Es un lugar donde se ven a simple vista las consecuencias de la ola de violencia –y de desempleo como consecuencia- suscitada en esa ciudad de la frontera norte de México entre 2008 y 2011 con el abandono de cerca del 40 por ciento de las casas que fueron adquiridas con créditos Infonavit.

La mayoría de esos créditos fueron logrados por veracruzanos, cuyo nivel escolar no supera la primaria, que trabajaron miles de horas encerrados en las maquilas para haces por lo menos dos años de antigüedad, explica la demógrafa María del Socorro Velázquez Vargas, coordinadora del Programa de Sociología en la UACJ.

Y las casas vacías son, en su mayoría, de los veracruzanos que creyeron en el programa de “repatriación” impulsado por el ex gobernador Fidel Herrera Beltrán durante 2010 y que ahora comienzan a regresar porque no encontraron el empleo que el gobierno estatal de Veracruz les ofreció.

Fue, además, el año en que se recrudeció la violencia en Veracruz.

“¡Y vaya recepción tan mala!”, dice la especialista en entrevista con este diario, y dice que un estudio realizado bajo su supervisión en Veracruz y con veracruzanos que retornaron bajo el programa de Fidel Herrera reveló que la mayoría no consiguió trabajo ni vivienda.

Ahora se sabe que muchos se están regresando pero no se tiene un instrumento para saber dónde están. Intuyen, por informaciones aisladas, que volvieron a dejar sus comunidades y buscaron ciudades grandes no tan lejanas como Ciudad Juárez donde se refugiaron de la miseria que hay en Veracruz.

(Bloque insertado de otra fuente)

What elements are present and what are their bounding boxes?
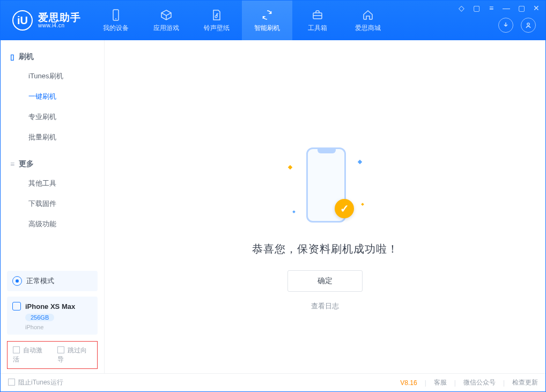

“Mucha gente se alborotó, mucha gente dejó su casa, su trabajo, todo. Y les fue mal porque al año o dos años se vinieron. Mucha gente vendió todo mal vendido para venir de regreso y encontrar su casa destruida. Estuvo muy mal lo que hizo Fidel, la verdad. No lo hubiera hecho”, dice Tomás Amaya.

Él tiene solo estudios de primaria y lleva 10 años trabajando en las maquilas de Ciudad Juárez. Ahí conoció a su esposa, que es originaria de Juan Rodríguez Clara, y ya tienen dos hijas.

Trabajan en lo mismo y se coordinan para que cuando uno salga de su turno, el otro le entregue a las niñas y entre a trabajar. Casi no se ven; cuando les va bien, ganan 800 pesos a la semana cada uno y eso les alcanza para hacer “una despensa completa”, un lujo que –asegura- no se pueden dar en Veracruz.

Desde «Riveracruz» nacen historias de crímenes, de “picaderos” (centros de consumo de droga), de familias hacinadas , de depravaciones y de muertes de niños como el del mural pintado en grafiti que junto tiene la leyenda: “estamos a nada de hacerlo todo”.

Dicen los oriundos de Ciudad Juárez que a Riveras del Bravo no hay que ir de noche, que es peligroso.

Cae el atardecer variopinto en el desierto de Chihuahua y se oscurecen las casuchas que guardan la bulla veracruzana.

Se dejan de ver los escudos de los Tiburones Rojos, queda solo la silueta de una palapa construida muy a la fuerza dentro de un jardincito dominuto, se apagan las luces sobre los corrales armados con madera de desperdicio y ya no se ven las parcelas con hierbas marchitas para sazonar comida que no aguantaron el calor desértico.

Al día siguiente, en unas horas, un «cardumen» de veracruzanos saldrá con su griterío desde tempranito para subirse a los camiones especiales que los llevan a trabajar.

“Aquí un jarocho no se deja. Nos tienen de que somos canijos. Por las buenas somos buenos pero por las malas somos canijos, no dejamos que nos humillen, ellos serán de Juárez pero nosotros somos veracruzanos”, exclama Tomás con su acento natal intacto.